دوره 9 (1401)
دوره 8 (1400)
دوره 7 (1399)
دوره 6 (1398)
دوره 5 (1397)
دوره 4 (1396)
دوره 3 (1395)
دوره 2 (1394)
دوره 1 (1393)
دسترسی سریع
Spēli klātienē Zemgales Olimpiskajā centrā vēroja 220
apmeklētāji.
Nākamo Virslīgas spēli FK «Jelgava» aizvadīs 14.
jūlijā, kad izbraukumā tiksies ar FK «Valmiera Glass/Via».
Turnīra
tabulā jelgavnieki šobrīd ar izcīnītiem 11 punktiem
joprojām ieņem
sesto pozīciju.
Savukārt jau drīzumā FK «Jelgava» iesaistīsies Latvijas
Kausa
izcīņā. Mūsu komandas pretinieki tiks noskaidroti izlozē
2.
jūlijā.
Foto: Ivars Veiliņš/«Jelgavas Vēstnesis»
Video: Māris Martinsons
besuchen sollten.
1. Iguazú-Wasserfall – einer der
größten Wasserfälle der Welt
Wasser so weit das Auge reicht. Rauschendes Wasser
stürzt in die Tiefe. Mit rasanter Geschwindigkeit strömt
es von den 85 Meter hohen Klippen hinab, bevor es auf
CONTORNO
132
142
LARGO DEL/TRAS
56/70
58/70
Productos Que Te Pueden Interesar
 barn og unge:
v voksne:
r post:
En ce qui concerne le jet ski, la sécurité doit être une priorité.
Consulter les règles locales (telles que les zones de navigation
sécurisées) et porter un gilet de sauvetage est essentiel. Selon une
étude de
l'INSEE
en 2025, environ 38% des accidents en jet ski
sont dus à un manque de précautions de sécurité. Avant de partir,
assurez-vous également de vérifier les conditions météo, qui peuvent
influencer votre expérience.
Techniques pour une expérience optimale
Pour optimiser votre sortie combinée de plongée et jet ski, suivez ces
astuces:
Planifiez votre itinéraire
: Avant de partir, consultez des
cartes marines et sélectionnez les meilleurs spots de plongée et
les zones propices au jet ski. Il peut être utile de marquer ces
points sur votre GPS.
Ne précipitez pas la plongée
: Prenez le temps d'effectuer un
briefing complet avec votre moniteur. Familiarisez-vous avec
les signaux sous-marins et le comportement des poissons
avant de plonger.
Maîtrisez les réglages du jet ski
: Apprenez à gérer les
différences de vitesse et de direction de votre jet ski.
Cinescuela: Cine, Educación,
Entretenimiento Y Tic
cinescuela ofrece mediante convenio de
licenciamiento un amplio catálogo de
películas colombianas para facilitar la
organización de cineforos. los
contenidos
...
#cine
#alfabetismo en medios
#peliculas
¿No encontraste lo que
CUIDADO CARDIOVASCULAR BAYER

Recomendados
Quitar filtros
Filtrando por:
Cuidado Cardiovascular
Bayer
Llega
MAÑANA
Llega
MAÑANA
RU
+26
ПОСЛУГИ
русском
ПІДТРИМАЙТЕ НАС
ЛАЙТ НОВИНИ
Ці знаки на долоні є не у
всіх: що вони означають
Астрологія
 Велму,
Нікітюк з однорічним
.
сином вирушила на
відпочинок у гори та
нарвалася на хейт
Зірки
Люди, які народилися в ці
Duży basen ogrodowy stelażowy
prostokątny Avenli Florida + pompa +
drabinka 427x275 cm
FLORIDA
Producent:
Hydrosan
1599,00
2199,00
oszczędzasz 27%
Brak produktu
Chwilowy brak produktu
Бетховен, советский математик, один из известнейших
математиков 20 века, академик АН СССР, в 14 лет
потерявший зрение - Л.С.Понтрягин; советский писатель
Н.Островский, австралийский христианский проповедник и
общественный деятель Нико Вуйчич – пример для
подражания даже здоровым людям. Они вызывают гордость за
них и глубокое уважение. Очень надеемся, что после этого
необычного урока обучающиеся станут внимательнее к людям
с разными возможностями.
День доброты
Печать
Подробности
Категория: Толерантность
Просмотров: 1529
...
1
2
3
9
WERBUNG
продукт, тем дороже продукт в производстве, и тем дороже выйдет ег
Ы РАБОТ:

### WORK TO BE COMPLETED
Output, unchanged, the lines of the listing above from the first one through the one holding "Nākamo Virslīgas spēli". Leave out every line after it.

### WRITTEN ANSWER
دوره 9 (1401)
دوره 8 (1400)
دوره 7 (1399)
دوره 6 (1398)
دوره 5 (1397)
دوره 4 (1396)
دوره 3 (1395)
دوره 2 (1394)
دوره 1 (1393)
دسترسی سریع
Spēli klātienē Zemgales Olimpiskajā centrā vēroja 220
apmeklētāji.
Nākamo Virslīgas spēli FK «Jelgava» aizvadīs 14.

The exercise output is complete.